Pero la tormenta había arreciado. Su cueva del seto no impediría que se empapase. Incluso él tenía el sentido común suficiente para no exponerse al frío y la humedad.
Mi cabeza era un torbellino, y me sentía furioso, como la tormenta. Nada había hecho para merecer tanta inquietud y, sin embargo, estaba en medio de ella, sufriendo con papá, mamá, Cindy… y quizá también con Bart.
—¿Me odias ahora, Jory? —preguntó papá—. ¿Opinas que tu madre y yo causamos todo esto, y que hemos de pagar por ello? ¿Consideras injusto que tú pagues también? Si es así, te diré que yo pienso lo mismo. Quizá la vida de tu madre habría sido mejor, y también la tuya y la de Bart, si me hubiese marchado lejos y la hubiese dejado en casa de Paul hasta que ella encontrase otro hombre. Pero la amaba, como la amo ahora y siempre la amaré. No puedo imaginar la vida sin ella.
Me separé tristemente de él. Por lo visto, los grandes amores eran así: destruían cuanto se cruzaba en su camino.
Me tumbé en la cama y lloré. Al cabo de un rato, me incorporé y me pregunté de nuevo dónde estaría mamá. Por primera vez comprendí que podía estar en peligro. Ella no habría abandonado así a papá. Algo terrible tenía que haberle ocurrido, para no estar ahora poniendo la mesa, como hacía todos los jueves, que eran los días libres de Emma. Los jueves eran días muy especiales para ellos, por razones que ahora empezaba a comprender.
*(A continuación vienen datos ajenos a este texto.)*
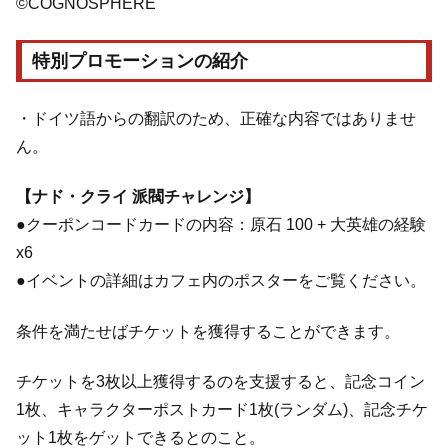
©COGNOSPHERE
特別プロモーションの紹介
・ドイツ語からの翻訳のため、正確な内容ではありませ
ん。
【ナド・クライ 派閥チャレンジ】
●クーポンコードカードの内容：原石 100 + 大英雄の経験
x6
●イベントの詳細はカフェ内のポスターをご覧ください。
条件を満たせばチケットを獲得することができます。
チケットを3枚以上獲得するのを支援すると、記念コイン
1枚、キャラクターポストカード1枚(ランダム)、記念チケ
ット1枚をゲットできるとのこと。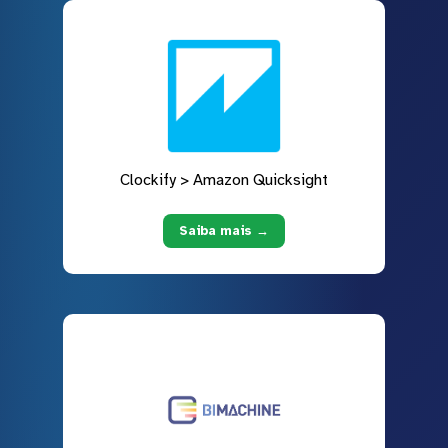
Clockify > Amazon Quicksight
Saiba mais →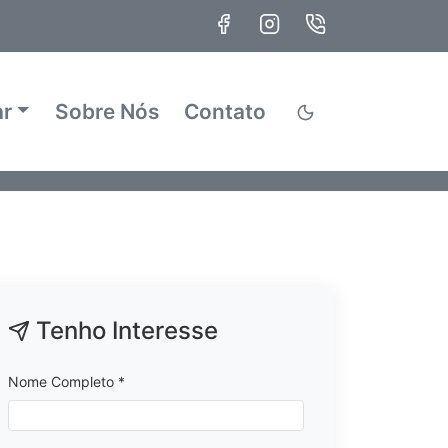
ar
Sobre Nós
Contato
Tenho Interesse
Nome Completo *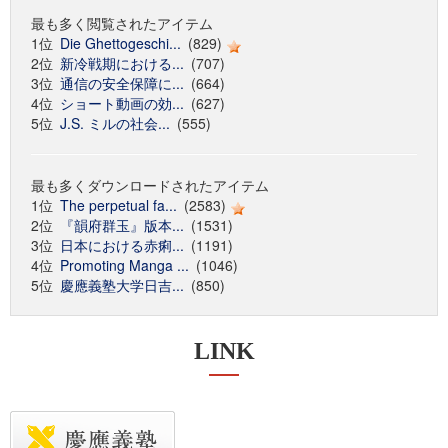
最も多く閲覧されたアイテム
1位
Die Ghettogeschi...
(829)
2位
新冷戦期における...
(707)
3位
通信の安全保障に...
(664)
4位
ショート動画の効...
(627)
5位
J.S. ミルの社会...
(555)
最も多くダウンロードされたアイテム
1位
The perpetual fa...
(2583)
2位
『韻府群玉』版本...
(1531)
3位
日本における赤痢...
(1191)
4位
Promoting Manga ...
(1046)
5位
慶應義塾大学日吉...
(850)
LINK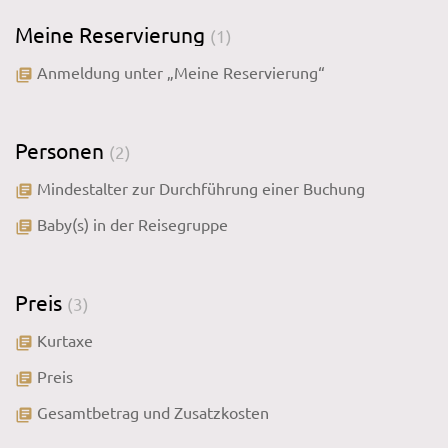
Meine Reservierung
(1)
Anmeldung unter „Meine Reservierung“
library_books
Personen
(2)
Mindestalter zur Durchführung einer Buchung
library_books
Baby(s) in der Reisegruppe
library_books
Preis
(3)
Kurtaxe
library_books
Preis
library_books
Gesamtbetrag und Zusatzkosten
library_books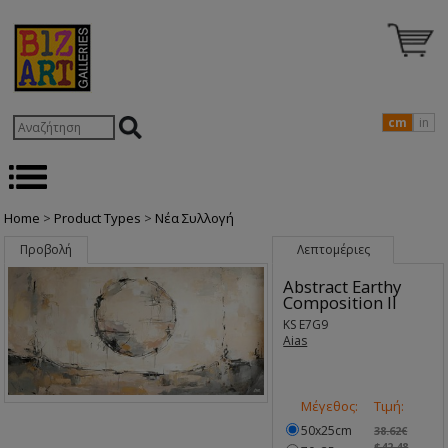
cm
in
Home
>
Product Types
>
Nέα Συλλογή
Προβολή
Λεπτομέριες
Abstract Earthy
Composition II
KS E7G9
Aias
Μέγεθος:
Τιμή:
50x25cm
38.62€
$42.48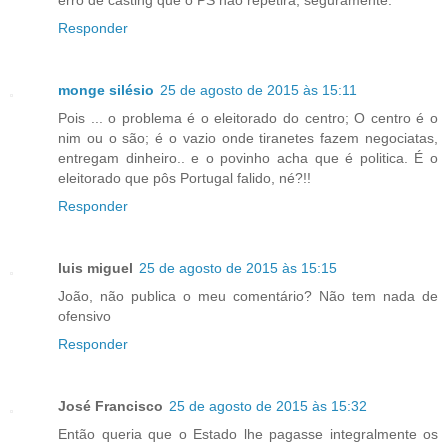
Responder
monge silésio
25 de agosto de 2015 às 15:11
Pois ... o problema é o eleitorado do centro; O centro é o
nim ou o são; é o vazio onde tiranetes fazem negociatas,
entregam dinheiro.. e o povinho acha que é politica. É o
eleitorado que pôs Portugal falido, né?!!
Responder
luis miguel
25 de agosto de 2015 às 15:15
João, não publica o meu comentário? Não tem nada de
ofensivo
Responder
José Francisco
25 de agosto de 2015 às 15:32
Então queria que o Estado lhe pagasse integralmente os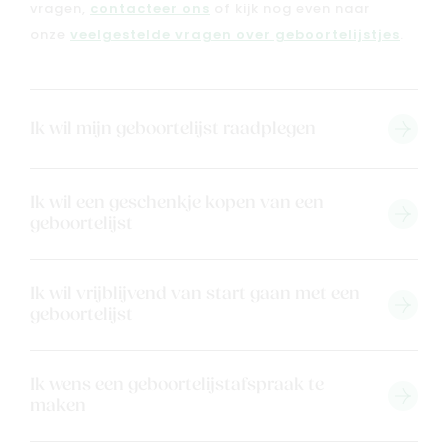
vragen,
contacteer ons
of kijk nog even naar
onze
veelgestelde vragen over geboortelijstjes
.
Ik wil mijn geboortelijst raadplegen
Ik wil een geschenkje kopen van een
geboortelijst
Ik wil vrijblijvend van start gaan met een
geboortelijst
Ik wens een geboortelijstafspraak te
maken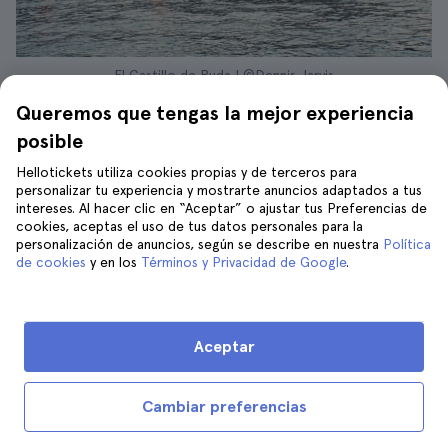
El Castillo de Buda | ©Dennis Jarvis
El crucero por el río de Budapest es una
Queremos que tengas la mejor experiencia
actividad tan extendida que encontrarás
posible
muchas compañías que te la ofrecen.
Hellotickets utiliza cookies propias y de terceros para
Asegúrate siempre de contratar esta
personalizar tu experiencia y mostrarte anuncios adaptados a tus
experiencia con una
compañía de confianza
y
intereses. Al hacer clic en “Aceptar” o ajustar tus Preferencias de
cookies, aceptas el uso de tus datos personales para la
ten en cuenta los precios medios: un
personalización de anuncios, según se describe en nuestra
Política
crucero por el Danubio no es una actividad
de cookies
y en los
Términos y Privacidad de Google
.
de lujo y puedes realizarla por unos
20 euros
de media
.
Aceptar
Eso sí, si incluye servicios como
barra libre
,
música en directo
,
fiesta a bordo
o una
cena
Cambiar preferencias
completa
, el precio puede subir
considerablemente. Además, es muy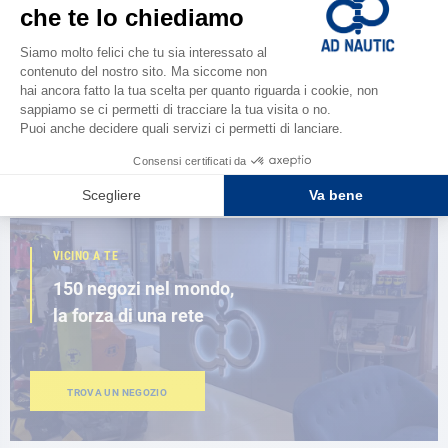
CATALOGARE
Scopri la
nuova guida AD 2026
SFOGLIA IL CATALOGO
VICINO A TE
150 negozi nel mondo,
la forza di una rete
TROVA UN NEGOZIO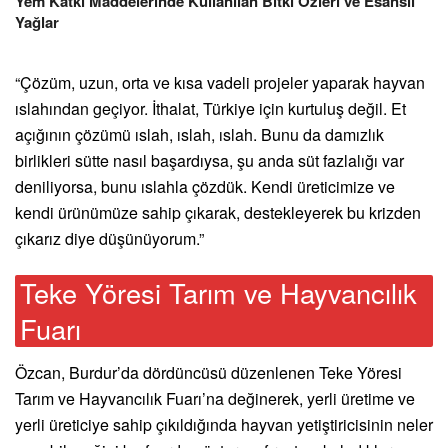
Yem Katkı Maddelerinde Kullanılan Bitki Özleri ve Esanslı
Yağlar
“Çözüm, uzun, orta ve kısa vadeli projeler yaparak hayvan
ıslahından geçiyor. İthalat, Türkiye için kurtuluş değil. Et
açığının çözümü ıslah, ıslah, ıslah. Bunu da damızlık
birlikleri sütte nasıl başardıysa, şu anda süt fazlalığı var
deniliyorsa, bunu ıslahla çözdük. Kendi üreticimize ve
kendi ürünümüze sahip çıkarak, destekleyerek bu krizden
çıkarız diye düşünüyorum.”
Teke Yöresi Tarım ve Hayvancılık
Fuarı
Özcan, Burdur’da dördüncüsü düzenlenen Teke Yöresi
Tarım ve Hayvancılık Fuarı’na değinerek, yerli üretime ve
yerli üreticiye sahip çıkıldığında hayvan yetiştiricisinin neler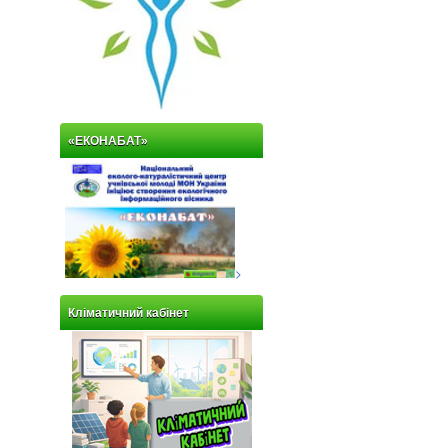
«ЕКОНАБАТ»
>
Кліматичний кабінет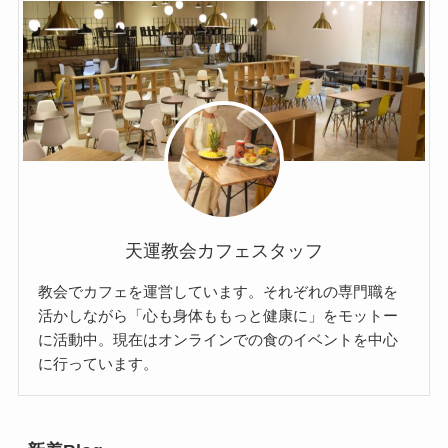
天運教会カフェスタッフ
教会でカフェを運営しています。それぞれの専門職を
活かしながら「心も身体ももっと健康に」をモットー
に活動中。現在はオンラインでの食のイベントを中心
に行っています。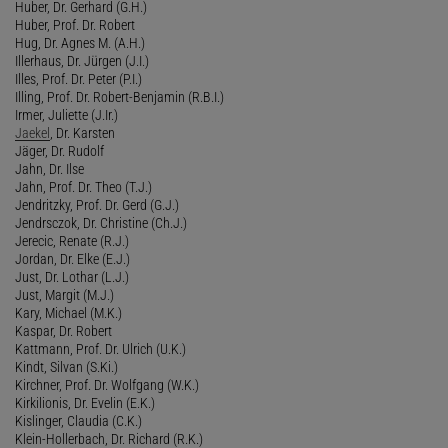
Huber, Dr. Gerhard (G.H.)
Huber, Prof. Dr. Robert
Hug, Dr. Agnes M. (A.H.)
Illerhaus, Dr. Jürgen (J.I.)
Illes, Prof. Dr. Peter (P.I.)
Illing, Prof. Dr. Robert-Benjamin (R.B.I.)
Irmer, Juliette (J.Ir.)
Jaekel
, Dr. Karsten
Jäger, Dr. Rudolf
Jahn, Dr. Ilse
Jahn, Prof. Dr. Theo (T.J.)
Jendritzky, Prof. Dr. Gerd (G.J.)
Jendrsczok, Dr. Christine (Ch.J.)
Jerecic, Renate (R.J.)
Jordan, Dr. Elke (E.J.)
Just, Dr. Lothar (L.J.)
Just, Margit (M.J.)
Kary, Michael (M.K.)
Kaspar, Dr. Robert
Kattmann, Prof. Dr. Ulrich (U.K.)
Kindt, Silvan (S.Ki.)
Kirchner, Prof. Dr. Wolfgang (W.K.)
Kirkilionis, Dr. Evelin (E.K.)
Kislinger, Claudia (C.K.)
Klein-Hollerbach, Dr. Richard (R.K.)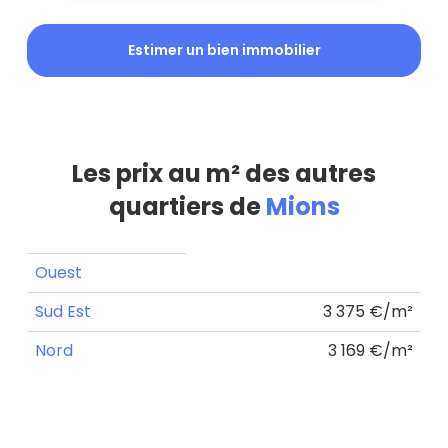
Estimer un bien immobilier
Les prix au m² des autres
quartiers de
Mions
Ouest
Sud Est
3 375 €/m²
Nord
3 169 €/m²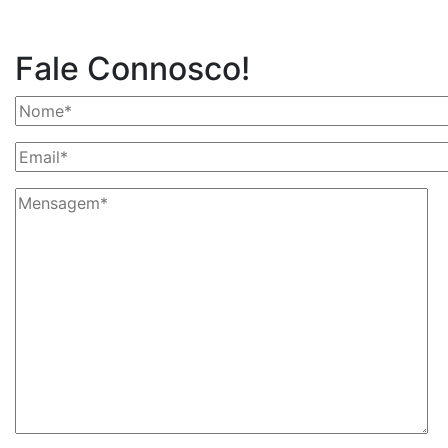
Fale Connosco!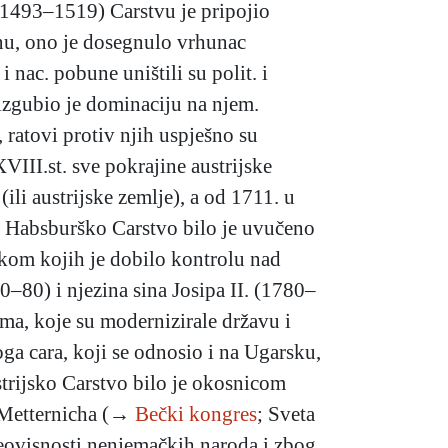
 (1493–1519) Carstvu je pripojio
unu, ono je dosegnulo vrhunac
 nac. pobune uništili su polit. i
 izgubio je dominaciju na njem.
 ratovi protiv njih uspješno su
III.st. sve pokrajine austrijske
li austrijske zemlje), a od 1711. u
t. Habsburško Carstvo bilo je uvučeno
ekom kojih je dobilo kontrolu nad
0) i njezina sina Josipa II. (1780–
ma, koje su modernizirale državu i
oga cara, koji se odnosio i na Ugarsku,
rijsko Carstvo bilo je okosnicom
. Metternicha (→
Bečki kongres
; Sveta
neovisnosti nenjemačkih naroda i zbog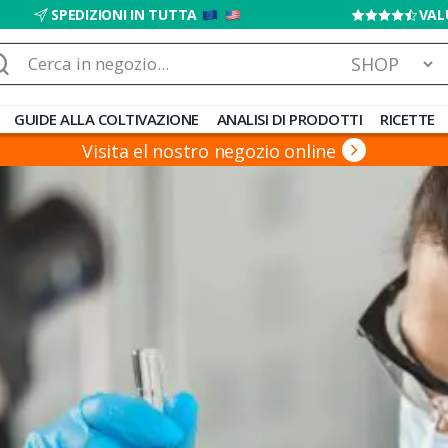
SPEDIZIONI IN TUTTA
VAL
rca:
GUIDE ALLA COLTIVAZIONE
ANALISI DI PRODOTTI
RICETTE
Visita el nostro negozio online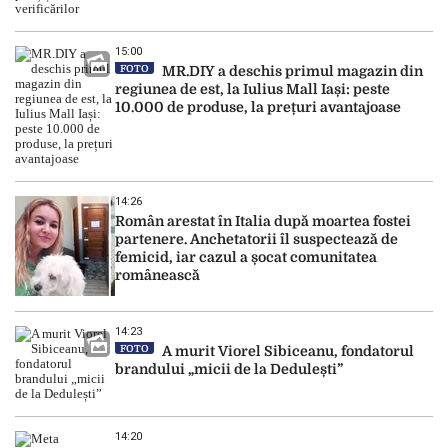
15:00
FOTO
MR.DIY a deschis primul magazin din
regiunea de est, la Iulius Mall Iași: peste
10.000 de produse, la prețuri avantajoase
14:26
Român arestat în Italia după moartea fostei
partenere. Anchetatorii îl suspectează de
femicid, iar cazul a șocat comunitatea
românească
14:23
FOTO
A murit Viorel Sibiceanu, fondatorul
brandului „micii de la Dedulești”
14:20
El jueves era el día en que las doncellas de Foxworth Hall iban a la ciudad; el jueves era el día en que mamá y papá podían salir por la ventana del ático para tumbarse en el tejado, hablar y mirarse, y allí, en aquel sitio alto y solitario, se habían enamorado locamente, sin darse cuenta.
Pero ahora sabía que mamá se había casado dos veces, intentando siempre escapar del pecaminoso amor que también ella sentía.
Me levanté resueltamente. Tenía que encontrar a Bart. Cuando lo encontrase, sabría dónde se hallaba mi madre.